L’avènement du bureau, de l’hôtel particulier à l’open-space

De l’hôtel particulier à l’espace partagé

Jusqu’à la deuxième moitié du XIXe siècle, c’est la forme domestique qui domine dans le travail intellectuel ou comptable (c’est-à-dire hors de la chaîne de montage ou de l’atelier). Le bureau du patron est installé dans son hôtel particulier, les notaires travaillent à domicile, etc. Puis une double standardisation s’ensuit, sous l’impulsion de la comptabilité et de la reprographie, qui nécessitent des machines particulières (d’ailleurs en miroir des activités copistes et comptables des moines, qui a amené au développement du bureau, à la fois table et espace de travail commun).

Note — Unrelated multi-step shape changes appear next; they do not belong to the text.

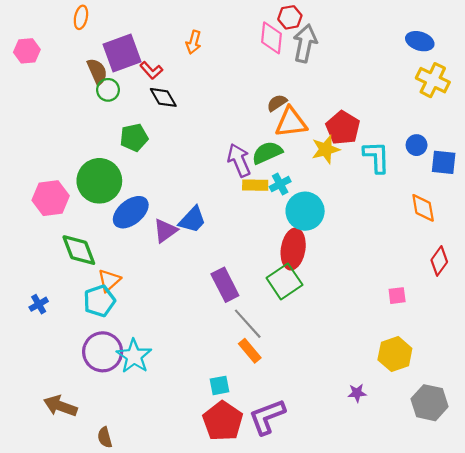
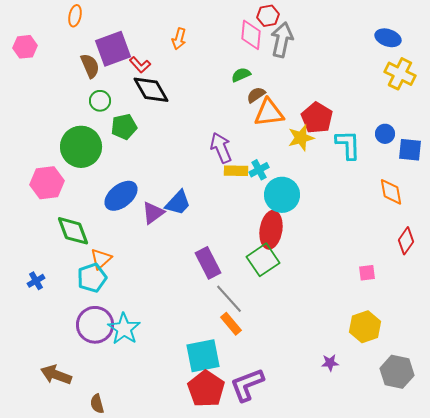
green circle: (108, 90) -> (100, 101), moved
black diamond: (163, 97) -> (151, 90), size x1.4
green semicircle: (267, 153) -> (241, 75), moved, size x0.7
green circle: (99, 181) -> (81, 147), moved
cyan square: (220, 385) -> (203, 356), size x1.8

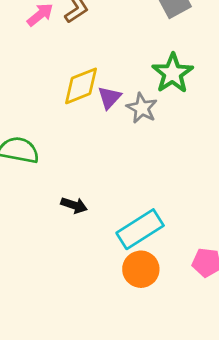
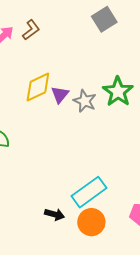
green star: (173, 73) -> (118, 92), moved
black arrow: (74, 205) -> (55, 214), moved

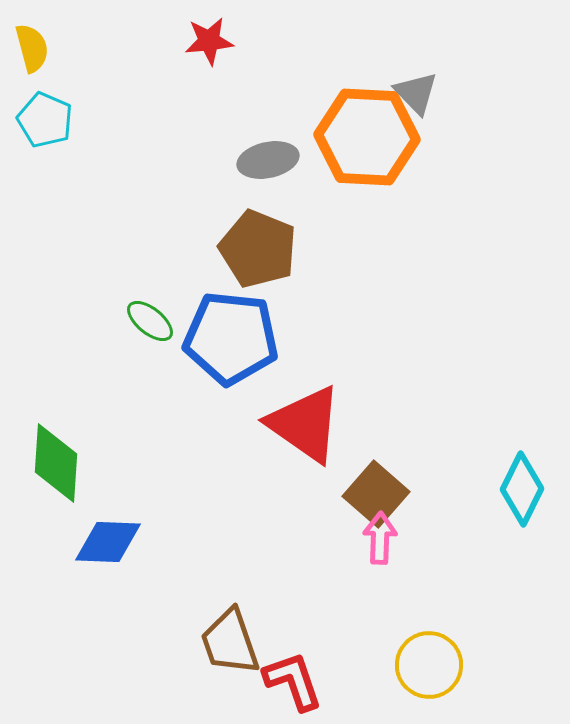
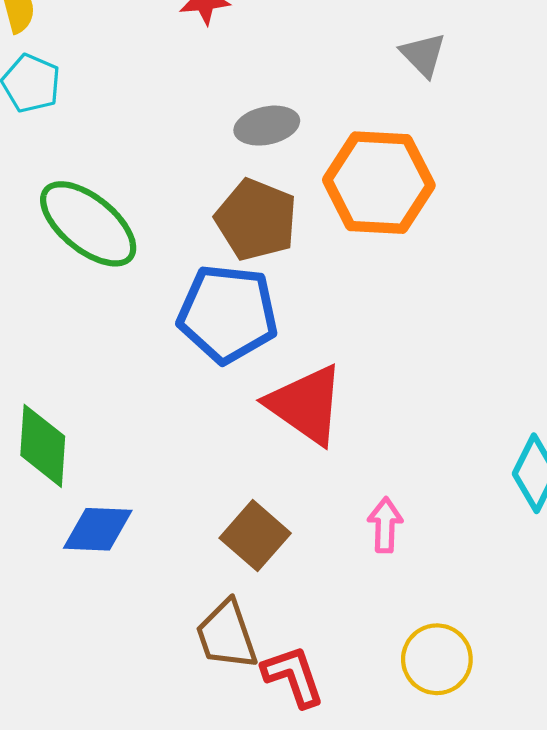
orange hexagon: (367, 137) -> (379, 183), moved
green ellipse: (150, 321) -> (88, 224), moved, size x2.0
brown square: (376, 494) -> (255, 536), moved

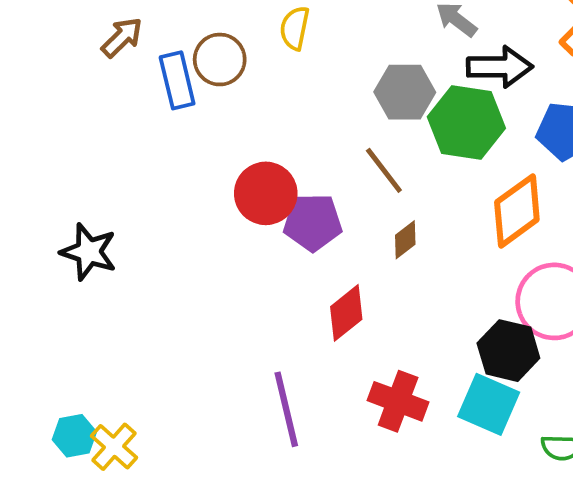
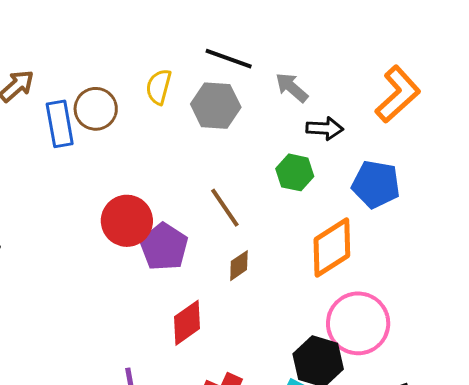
black arrow: (500, 67) -> (325, 128), size x0.7
gray hexagon: (405, 92) -> (216, 106), moved
green hexagon: (466, 123) -> (295, 172), size x0.6
purple pentagon: (313, 222) -> (164, 247), turned 30

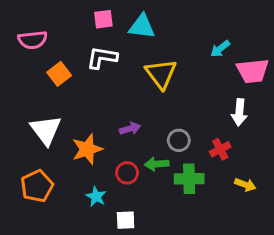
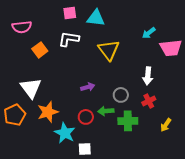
white arrow: (239, 112) -> (148, 76), moved
orange star: (87, 149) -> (48, 112), moved
yellow arrow: (245, 185) -> (166, 125), turned 104
orange pentagon: (37, 186) -> (15, 115), moved
cyan star: (96, 197) -> (65, 133), size x1.5

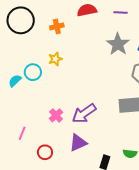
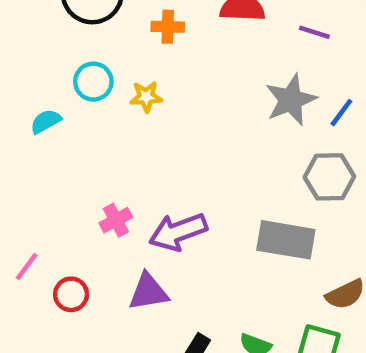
cyan circle: (33, 72) -> (93, 82), moved
pink line: (22, 133) -> (27, 267), moved

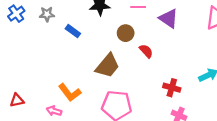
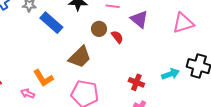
blue rectangle: (73, 31) -> (51, 23), size x1.6
red semicircle: (146, 51) -> (117, 37), moved

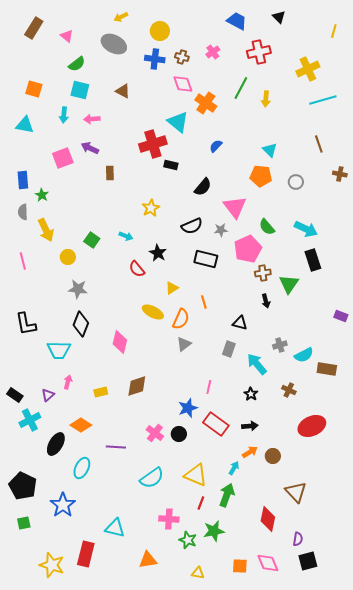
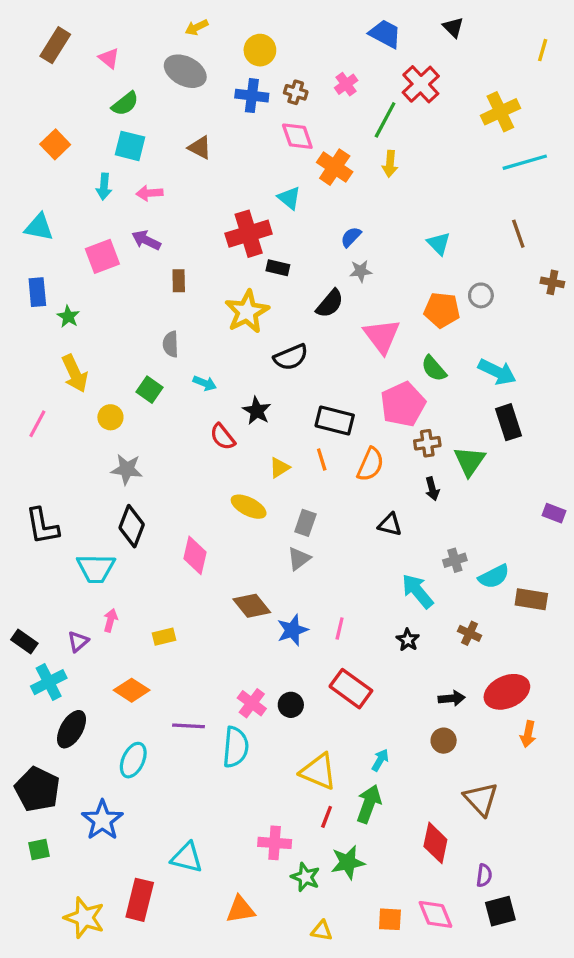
red cross: (259, 52) -> (421, 84), turned -30
green line: (241, 88) -> (385, 120), moved
orange square: (34, 89) -> (55, 144), turned 30
yellow arrow: (266, 99) -> (390, 164), moved
cyan triangle: (178, 122) -> (289, 198), size x0.7
cyan triangle: (25, 125) -> (39, 227), moved
orange pentagon: (261, 176) -> (442, 310), moved
yellow star: (151, 208) -> (247, 312), moved, size x1.5
gray semicircle: (23, 212) -> (171, 344), moved
black semicircle: (192, 226) -> (291, 357), moved
gray star: (221, 230) -> (361, 271), moved
pink line: (23, 261) -> (37, 424), turned 42
orange line: (204, 302) -> (322, 460), moved
orange semicircle: (181, 319) -> (370, 464), moved
gray rectangle: (229, 349) -> (305, 523), moved
brown diamond: (137, 386) -> (252, 606), moved, turned 70
blue star: (188, 408) -> (292, 630), moved
black arrow: (250, 426) -> (452, 698), moved
black ellipse: (56, 444) -> (71, 729), moved
orange arrow: (250, 452) -> (528, 734), moved, turned 133
cyan semicircle: (152, 478) -> (236, 747), moved, turned -50

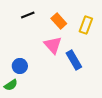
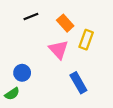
yellow rectangle: (86, 25) -> (86, 40), moved
blue rectangle: (74, 60) -> (78, 83), moved

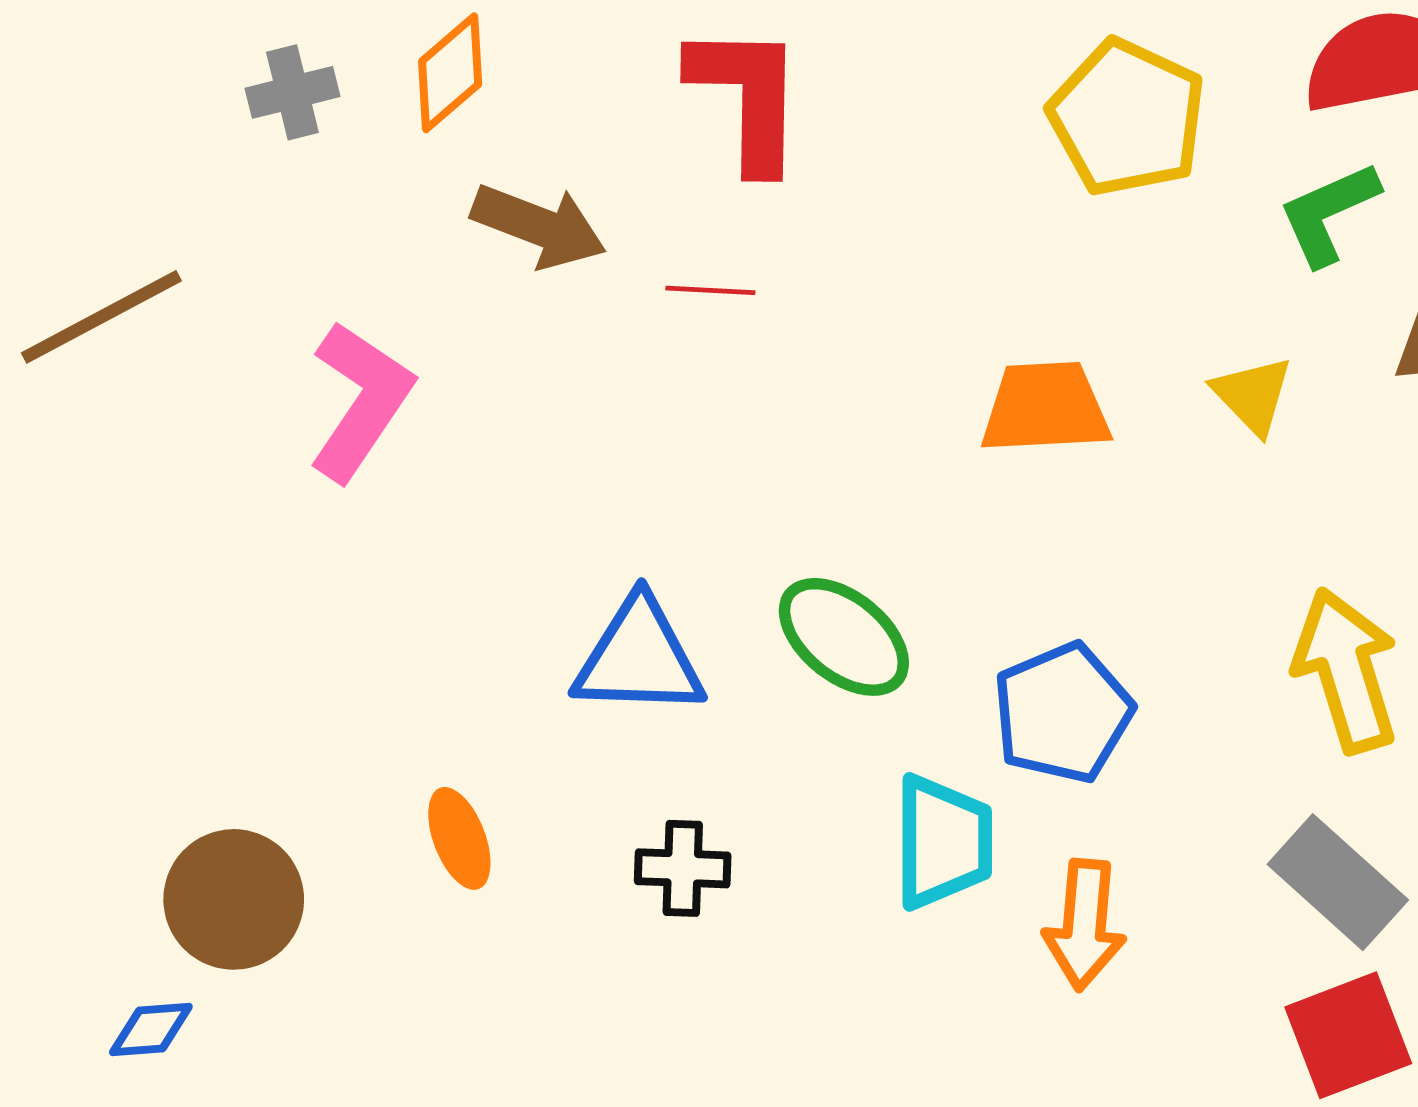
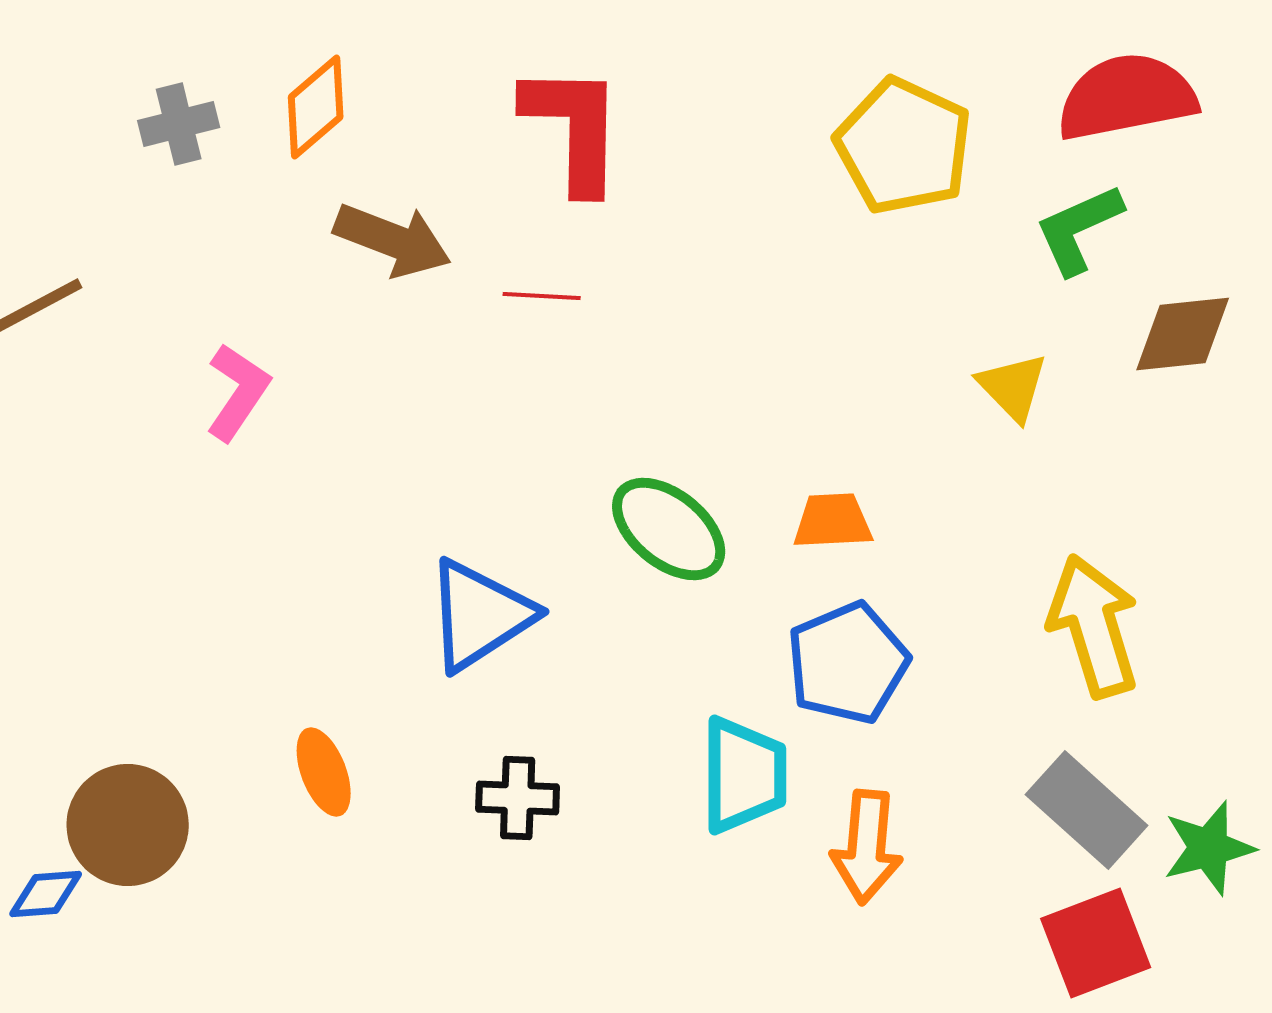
pink L-shape: (360, 401) -> (238, 392), size x0.7
orange trapezoid: (1045, 408) -> (833, 521), moved, size x0.7
green ellipse: (844, 637) -> (669, 529), moved
blue triangle: (639, 658) -> (480, 615), turned -35
blue diamond: (151, 1030) -> (46, 894), moved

Concernant les bureaux de comptabilité, ce sont les banques qui les ont sorti des hôtels particuliers et des ateliers pour les introduire dans de vastes espaces de travail. On les retrouve dans la Banque d’Angleterre par exemple, dont le chantier a été mené par l’architecte John Soane jusqu’en 1827 ; ou au siège du Crédit Lyonnais à Paris en 1878¹ . Ce dernier présente un des ensembles mobiliers réalisés spécifiquement pour l’activité bancaire les plus aboutis, sans reprendre la forme du bureau domestique.


Concernant les espaces de reprographie, on voit apparaître à la fin du XIXe les pools de dactylos : les femmes travaillent ensemble dans la même pièce, alignées en rang, assises devant des machines à écrire, comme les moines dans les scriptorium. Si la disposition rappelle la chaîne de montage, le travail n’est pas de la même nature (il n’y a pas de chaîne). C’est le début de l’espace de bureau tel qu’on le connaît de nos jours ; et qui préfigure, nous y viendrons, le bureau en plan ouvert.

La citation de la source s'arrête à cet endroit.